Department of Occupational and Environmental Health Sciences, Peking University School of Public Health, Beijing, China.
Department of Biochemistry and Molecular Biology, Peking University School of Basic Medical Sciences, Beijing, China.
J Appl Toxicol. 2018 Apr;38(4):564-574. doi: 10.1002/jat.3563. Epub 2017 Dec 13.
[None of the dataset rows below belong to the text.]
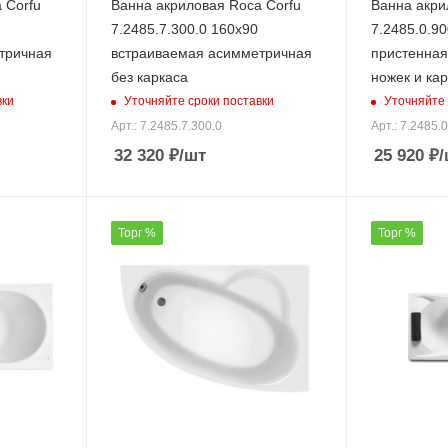
 Corfu
Ванна акриловая Roca Corfu
Ванна акри
7.2485.7.300.0 160х90
7.2485.0.90
тричная
встраиваемая асимметричная
пристенная
без каркаса
ножек и ка
вки
Уточняйте сроки поставки
Уточняйте 
Арт.: 7.2485.7.300.0
Арт.: 7.2485.
32 320
₽
/шт
25 920
₽
/
Торг %
Торг %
Silver nanoparticles (AgNPs) are widely used in health and consumer products that routinely contact skin. However, the biological effects and possible mechanisms of AgNPs on skin remain unclear. Gap junctional intercellular communication (GJIC) plays a critical role in multicellular organisms to maintain tissue homeostasis. The aim of this study is to examine if non-coated AgNPs affect GJIC in human keratinocytes (HaCaT cells), and to identify the possible molecular mechanisms responsible for the effects. GJIC, connexin (Cx)43 protein and mRNA expression, and the effect of siRNA-mediated knockdown of Cx43 on GJIC were assessed. HaCaT cells exposed to non-coated AgNPs at different doses after a 24 hour exposure. To explore further the underlying mechanism, reactive oxygen species and mitogen-activated protein kinase pathway were evaluated after 2, 6, 12 and 24 hours. Our results revealed that non-coated AgNP exposure at subcytotoxic doses increase GJIC partially via Cx43 upregulation. Reactive oxygen species and extracellular signal-regulated kinase and activation of c-Jun N-terminal kinase were involved in the AgNP-induced upregulation of Cx43. This study provides new insight into the potential mechanism of AgNP biological activity.
银纳米粒子(AgNPs)广泛应用于与皮肤常规接触的健康和消费产品中。然而,AgNPs 对皮肤的生物学效应和可能的作用机制仍不清楚。缝隙连接细胞间通讯(GJIC)在多细胞生物中起着至关重要的作用,以维持组织内稳态。本研究旨在研究非涂层 AgNPs 是否会影响人角质形成细胞(HaCaT 细胞)中的 GJIC,并确定导致这种效应的可能分子机制。评估了 GJIC、连接蛋白(Cx)43 蛋白和 mRNA 表达以及 siRNA 介导的 Cx43 敲低对 GJIC 的影响。HaCaT 细胞在 24 小时暴露后用不同剂量的非涂层 AgNPs 处理。为了进一步探讨潜在的机制,在 2、6、12 和 24 小时后评估了活性氧和丝裂原活化蛋白激酶途径。我们的结果表明,亚细胞毒性剂量的非涂层 AgNP 暴露部分通过 Cx43 的上调增加 GJIC。活性氧和细胞外信号调节激酶以及 c-Jun N-末端激酶的激活参与了 AgNP 诱导的 Cx43 上调。本研究为 AgNP 生物学活性的潜在机制提供了新的见解。